Matt Bilotti: Yeah, it makes sense. So it's really a difference between, at the end of the day, looking with frequentist, the AB testing that most of us use or know, we look at the conversion rate and we say it's better or not. Whereas a Bayesian type system allows us to get closer and closer rates, start with a range and get closer and closer. Rather than watch a number go up and down, you watch a range close down. Right? So you can confidently know that the range is getting tighter versus are you sure that the total average that it's at right now is the true total average?

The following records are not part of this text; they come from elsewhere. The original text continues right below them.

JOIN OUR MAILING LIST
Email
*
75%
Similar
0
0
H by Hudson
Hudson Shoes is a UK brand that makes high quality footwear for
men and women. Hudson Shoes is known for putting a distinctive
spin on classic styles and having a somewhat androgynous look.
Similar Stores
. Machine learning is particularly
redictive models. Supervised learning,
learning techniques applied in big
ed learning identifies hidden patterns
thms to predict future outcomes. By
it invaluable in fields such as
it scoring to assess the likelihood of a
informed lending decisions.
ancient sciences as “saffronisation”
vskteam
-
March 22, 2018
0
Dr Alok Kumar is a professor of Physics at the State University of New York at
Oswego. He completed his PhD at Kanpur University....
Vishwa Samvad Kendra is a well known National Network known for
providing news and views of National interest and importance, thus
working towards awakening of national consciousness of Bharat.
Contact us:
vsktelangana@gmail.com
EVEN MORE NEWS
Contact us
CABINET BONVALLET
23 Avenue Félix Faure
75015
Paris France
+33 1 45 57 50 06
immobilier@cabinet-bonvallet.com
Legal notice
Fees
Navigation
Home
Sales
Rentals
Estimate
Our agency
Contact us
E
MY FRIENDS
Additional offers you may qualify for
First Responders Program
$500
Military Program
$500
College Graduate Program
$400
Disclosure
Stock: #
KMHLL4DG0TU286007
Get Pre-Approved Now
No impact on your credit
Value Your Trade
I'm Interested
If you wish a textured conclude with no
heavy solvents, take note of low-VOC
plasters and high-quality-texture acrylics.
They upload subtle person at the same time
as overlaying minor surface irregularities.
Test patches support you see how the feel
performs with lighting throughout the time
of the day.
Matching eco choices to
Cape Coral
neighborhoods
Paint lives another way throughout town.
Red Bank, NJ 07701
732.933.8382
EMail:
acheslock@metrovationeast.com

Guy Yalif: Matt, you're exactly right. And to put a finer point on it, the Bayesian approach, in doing just what you said, is a sequential one. What do I mean? So you can come in with this hypothesis that, hey, my conversion rate... or let's say the sun rises in the west. That's my hypothesis. For some reason, I believe that. With Bayesian statistics, I'll update my understanding about that hypothesis after every new data point. So I might see the sun rise in the east a couple of times and you know what? My hypothesis will start shifting. I'll start believing, hey, it's more possible that it could rise in the east. And as I see it rise in the east more and more often, I will update my prediction. I will update my belief on what is actually happening step- by- step so that at any point I could stop and say, well, does it rise in the east or does it rise in the west? That question, unlike frequentist, is not, does it cross a certain P- value and then I've got a yes or no answer? It's not like that. It is, I've got these two probability distributions. The probability distribution of it rising in the west is getting lower and lower and worse and worse. The probability distribution of it rising in the east is getting higher and higher and tighter and tighter. And I can make the call about like, hey, how much do these probability distributions overlap? And I can decide, am I comfortable with these probabilities, concluding, you know what? It's more likely it rises in the east. And I can do that at any point in time.
Matt Bilotti: So, this is interesting. I feel like it's one of the harder points to grasp. I don't know if I've fully got it either. Is there a way to explain it for, I don't know, DG, who's the star of our core Seeking Wisdom podcast? If he's listening in, he would say that he's not a math guy. What is a really easy way to explain, like, your hypothesis is changing automatically? Right? How exactly does that happen?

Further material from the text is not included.